Strona:PL Doyle - Dolina trwogi.pdf/217

Z Wikiźródeł, wolnej biblioteki
Ta strona została przepisana.

— Otrzymałem złą wiadomość, straszliwą wiadomość, Mr. Holmes, — rzekł.
— Dostał pan telegram?
— Dostałem list od kogoś, kto go otrzymał.
— Lękałem się tego, — odrzekł Holmes.
— Chodzi o biednego Douglasa. Mówiono mi, że nazywa się właściwie Edwards, ale będzie dla mnie zawsze Janem Douglasem z Benito canjonu. Mówiłem panu, że wyjechali razem z żoną przed trzema tygodniami do Południowej Afryki na „Palmirze“.
— Właśnie.
— Statek przybył do Cape Town ubiegłej nocy. Dziś rano otrzymałem od pani Douglas taki telegram:
„Jack zginął w morzu w czasie burzy koło Świętej Heleny. Nikt nie wie, kiedy się to stało — Iry Douglas“.

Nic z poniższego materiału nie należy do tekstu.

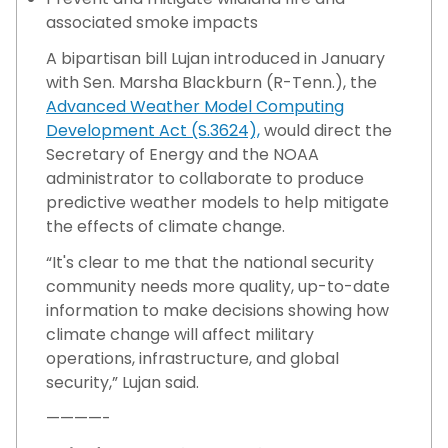
associated smoke impacts
A bipartisan bill Lujan introduced in January
with Sen. Marsha Blackburn (R-Tenn.), the
Advanced Weather Model Computing
Development Act (S.3624),
would direct the
Secretary of Energy and the NOAA
administrator to collaborate to produce
predictive weather models to help mitigate
the effects of climate change.
“It's clear to me that the national security
community needs more quality, up-to-date
information to make decisions showing how
climate change will affect military
operations, infrastructure, and global
security,” Lujan said.
————-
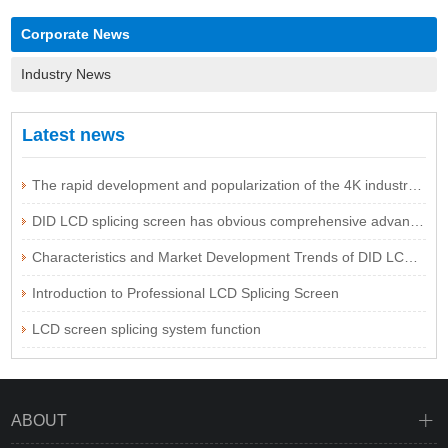
Corporate News
Industry News
Latest news
The rapid development and popularization of the 4K industry are expected to be imminent
DID LCD splicing screen has obvious comprehensive advantages
Characteristics and Market Development Trends of DID LCD Splicing Screen Technology
Introduction to Professional LCD Splicing Screen
LCD screen splicing system function
ABOUT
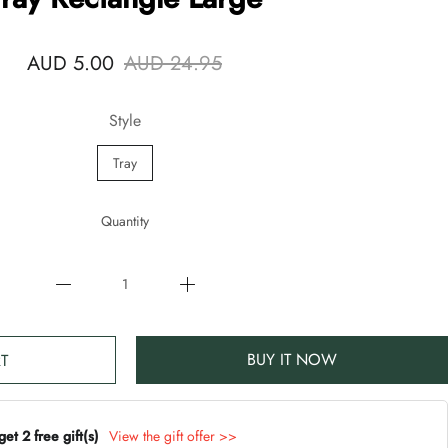
AUD 5.00
AUD 24.95
Style
Tray
Quantity
BUY IT NOW
T
t 2 free gift(s)
View the gift offer >>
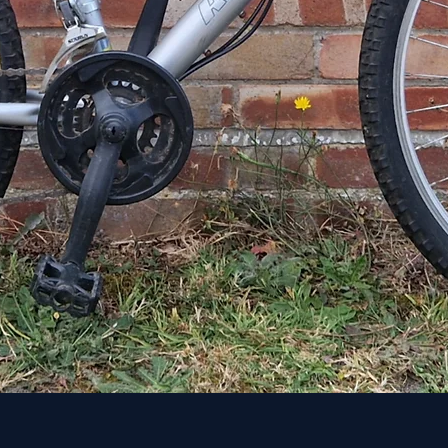
Quick View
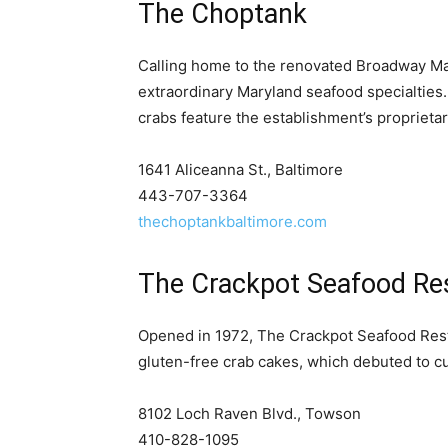
The Choptank
Calling home to the renovated Broadway Mar
extraordinary Maryland seafood specialties
crabs feature the establishment’s proprieta
1641 Aliceanna St., Baltimore
443-707-3364
thechoptankbaltimore.com
The Crackpot Seafood Re
Opened in 1972, The Crackpot Seafood Resta
gluten-free crab cakes, which debuted to c
8102 Loch Raven Blvd., Towson
410-828-1095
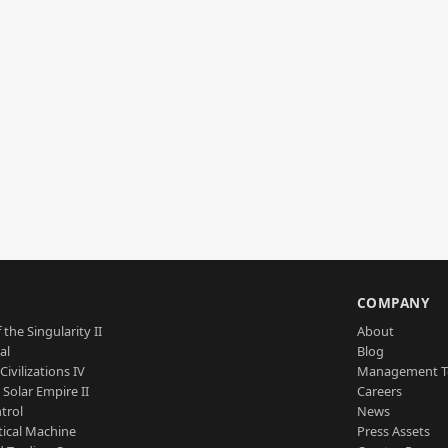
S
COMPANY
 the Singularity II
About
al
Blog
Civilizations IV
Management 
a Solar Empire II
Careers
trol
News
tical Machine
Press Assets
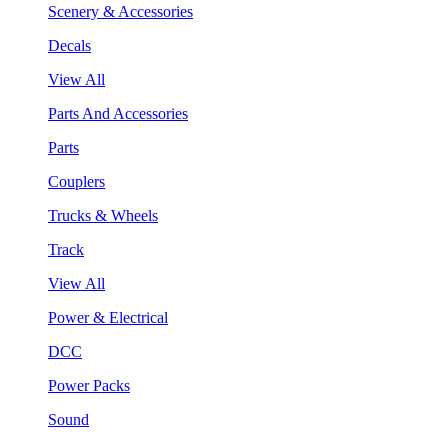
Scenery & Accessories
Decals
View All
Parts And Accessories
Parts
Couplers
Trucks & Wheels
Track
View All
Power & Electrical
DCC
Power Packs
Sound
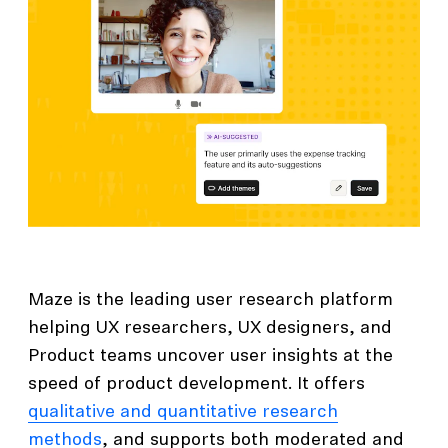
Maze is the leading user research platform
helping UX researchers, UX designers, and
Product teams uncover user insights at the
speed of product development. It offers
qualitative and quantitative research
methods
, and supports both moderated and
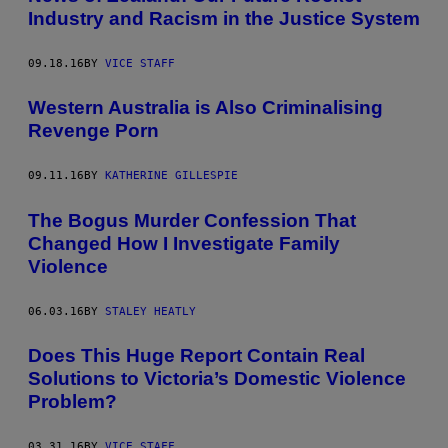
Industry and Racism in the Justice System
09.18.16
BY
VICE STAFF
Western Australia is Also Criminalising
Revenge Porn
09.11.16
BY
KATHERINE GILLESPIE
The Bogus Murder Confession That
Changed How I Investigate Family
Violence
06.03.16
BY
STALEY HEATLY
Does This Huge Report Contain Real
Solutions to Victoria’s Domestic Violence
Problem?
03.31.16
BY
VICE STAFF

— Ha! A więc tak? — zdefiniował Holmes zamyślony. — No, nie wątpię, że było to dobrze przygotowane.
— Pan sądzi, że to nie był przypadek?
— Rzecz prosta!
— Zamordowano go?
— Napewno.
— I ja tak myślę. Ci przeklęci „węglarze“, to djabelskie gniazdo zbrodniarzy...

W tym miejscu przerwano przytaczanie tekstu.